By Aditya Bhalla Aug. 06, 2019
I received a forward with a picture of a ready-to-move-into 6 BHK house overlooking the Dal Lake priced at ₹3.5 crore. Though the image was fake, the desire most Indians have to own a beautiful holiday home in the mountains is very real. But are we ready for a “Kanakia Paris” in Srinagar?
The reactions to Monday’s landmark announcement that Article 370 of the Constitution would be abrogated, and that Jammu & Kashmir was no longer going to enjoy special status in the Indian Union, can be broadly grouped into two main categories – jubilant and outraged. The backers of the BJP are mostly elated and detractors are of course outraged. Both sides have their arguments, but understanding the complicated nature of J&K and Article 370 is beyond most laypeople. But amid the chaos, there’s a third sort that has emerged, mostly motivated by an emotion which is much easier to understand – selfishness. They are the men and women who have overnight turned into real estate moghuls.
While critics of the move called it a “breach of trust” and a “mockery of democracy”, its supporters felt it was a vital step on the road to completely integrate J&K with India after decades of turmoil. Meanwhile, the property hoarders that measure the worth of any place by the value of its land were chiefly concerned with whether they would be able to get a new holiday home, thanks to the entire affair.
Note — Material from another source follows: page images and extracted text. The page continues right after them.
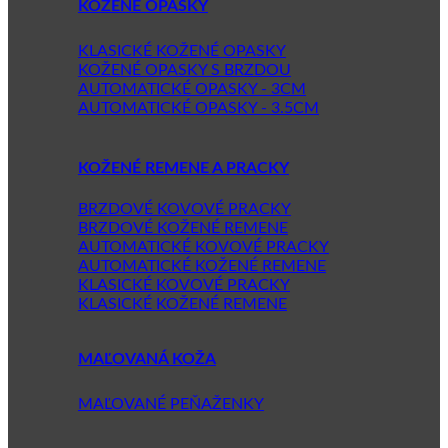
KOŽENÉ OPASKY
KLASICKÉ KOŽENÉ OPASKY
KOŽENÉ OPASKY S BRZDOU
AUTOMATICKÉ OPASKY - 3CM
AUTOMATICKÉ OPASKY - 3.5CM
KOŽENÉ REMENE A PRACKY
BRZDOVÉ KOVOVÉ PRACKY
BRZDOVÉ KOŽENÉ REMENE
AUTOMATICKÉ KOVOVÉ PRACKY
AUTOMATICKÉ KOŽENÉ REMENE
KLASICKÉ KOVOVÉ PRACKY
KLASICKÉ KOŽENÉ REMENE
MAĽOVANÁ KOŽA
MAĽOVANÉ PEŇAŽENKY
You see, now that Article 370 and its supplement Article 35A have been revoked, they no longer prevent non-Kashmiris from buying land, owning property, and working in government jobs in J&K. Will the scenic Valley and the beautiful mountain desert of Ladakh soon be dotted with hoardings for builders? Coming soon: Kanakia Paris in Srinagar? Lodha – The World Towers next to Nubra Valley?
Will the scenic Valley and the beautiful mountain desert of Ladakh soon be dotted with hoardings for builders? Coming soon: Kanakia Paris in Srinagar?
Hopes are high for a potential land rush. Even as Home Minister Amit Shah introduced the resolution in Parliament, a doctored image of an SMS promoting plots of land for sale in Kashmir began doing the rounds on Twitter. I received a forward with a picture of a ready-to-move 6 BHK house overlooking the Dal Lake priced at ₹3.5 crore. Though the image was fake, the desire most Indians have to own a beautiful holiday home in the mountains is very real. Which is why “buying land in Kashmir” has become a popular Google search among non-residents.
But if the Bollywoodisation of Pangong Lake after 3 Idiots – where Rancho Maggi shops stand next to a yellow scooter installation and Kareena Kapoor cutouts – is anything to go by, we should be worried. After seeing how bad Indian tourists can be as guests, the locals probably do not want to see how bad they can be as neighbours. Imagine the horror: The soulful lanes of Sonmarg reverberating with “Abhi Toh Party Shuru Hui Hai” as the Chadhas host a house party.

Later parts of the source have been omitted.